## Task to carry out
Look below for the line containing "Кабель КМПВЭВ 24х0,35 — судовой" and the line containing "Хакер #324. Всякое с моделями", then set down both and every line between them exactly, without pictures.

Excerpts from a dataset
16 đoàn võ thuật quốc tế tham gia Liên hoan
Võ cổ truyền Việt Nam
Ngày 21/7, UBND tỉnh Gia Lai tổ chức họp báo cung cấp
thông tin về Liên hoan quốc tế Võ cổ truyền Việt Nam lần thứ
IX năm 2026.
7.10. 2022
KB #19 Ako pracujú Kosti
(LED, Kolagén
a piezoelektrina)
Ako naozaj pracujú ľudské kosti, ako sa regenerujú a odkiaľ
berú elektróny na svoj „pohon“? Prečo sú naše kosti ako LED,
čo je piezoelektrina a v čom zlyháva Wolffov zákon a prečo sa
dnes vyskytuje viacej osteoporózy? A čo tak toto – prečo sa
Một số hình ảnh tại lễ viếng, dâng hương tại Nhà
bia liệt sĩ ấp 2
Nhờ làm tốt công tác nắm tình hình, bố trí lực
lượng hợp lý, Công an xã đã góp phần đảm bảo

--

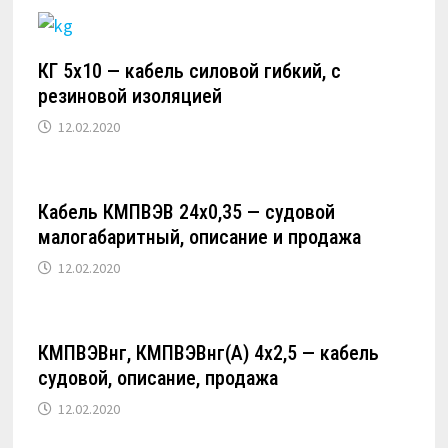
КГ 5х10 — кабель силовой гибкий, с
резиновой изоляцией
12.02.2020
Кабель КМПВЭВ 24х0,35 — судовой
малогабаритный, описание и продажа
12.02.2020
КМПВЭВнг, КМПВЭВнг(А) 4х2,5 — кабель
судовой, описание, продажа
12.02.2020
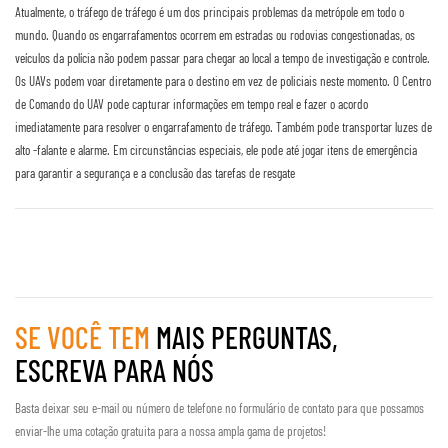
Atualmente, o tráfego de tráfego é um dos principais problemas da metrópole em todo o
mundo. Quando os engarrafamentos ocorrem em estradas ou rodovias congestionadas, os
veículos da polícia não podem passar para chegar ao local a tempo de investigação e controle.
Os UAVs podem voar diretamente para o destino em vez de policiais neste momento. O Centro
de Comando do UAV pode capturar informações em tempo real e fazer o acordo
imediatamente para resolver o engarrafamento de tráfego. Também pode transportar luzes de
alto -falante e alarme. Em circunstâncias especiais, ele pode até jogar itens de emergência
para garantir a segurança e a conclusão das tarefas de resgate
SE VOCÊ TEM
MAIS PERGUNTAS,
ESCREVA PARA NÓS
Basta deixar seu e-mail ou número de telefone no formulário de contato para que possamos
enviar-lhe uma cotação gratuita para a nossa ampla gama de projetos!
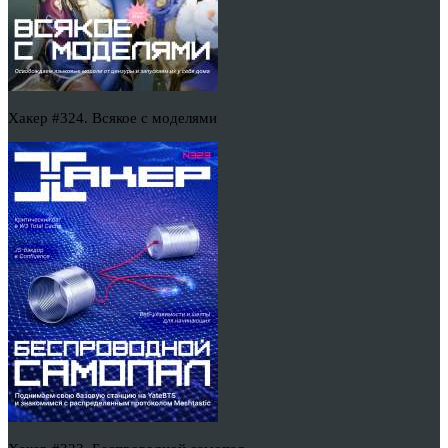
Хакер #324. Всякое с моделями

## Solution for this task
Кабель КМПВЭВ 24х0,35 — судовой
малогабаритный, описание и продажа
12.02.2020
КМПВЭВнг, КМПВЭВнг(А) 4х2,5 — кабель
судовой, описание, продажа
12.02.2020
Atualmente, o tráfego de tráfego é um dos principais problemas da metrópole em todo o
mundo. Quando os engarrafamentos ocorrem em estradas ou rodovias congestionadas, os
veículos da polícia não podem passar para chegar ao local a tempo de investigação e controle.
Os UAVs podem voar diretamente para o destino em vez de policiais neste momento. O Centro
de Comando do UAV pode capturar informações em tempo real e fazer o acordo
imediatamente para resolver o engarrafamento de tráfego. Também pode transportar luzes de
alto -falante e alarme. Em circunstâncias especiais, ele pode até jogar itens de emergência
para garantir a segurança e a conclusão das tarefas de resgate
SE VOCÊ TEM
MAIS PERGUNTAS,
ESCREVA PARA NÓS
Basta deixar seu e-mail ou número de telefone no formulário de contato para que possamos
enviar-lhe uma cotação gratuita para a nossa ampla gama de projetos!
Хакер #324. Всякое с моделями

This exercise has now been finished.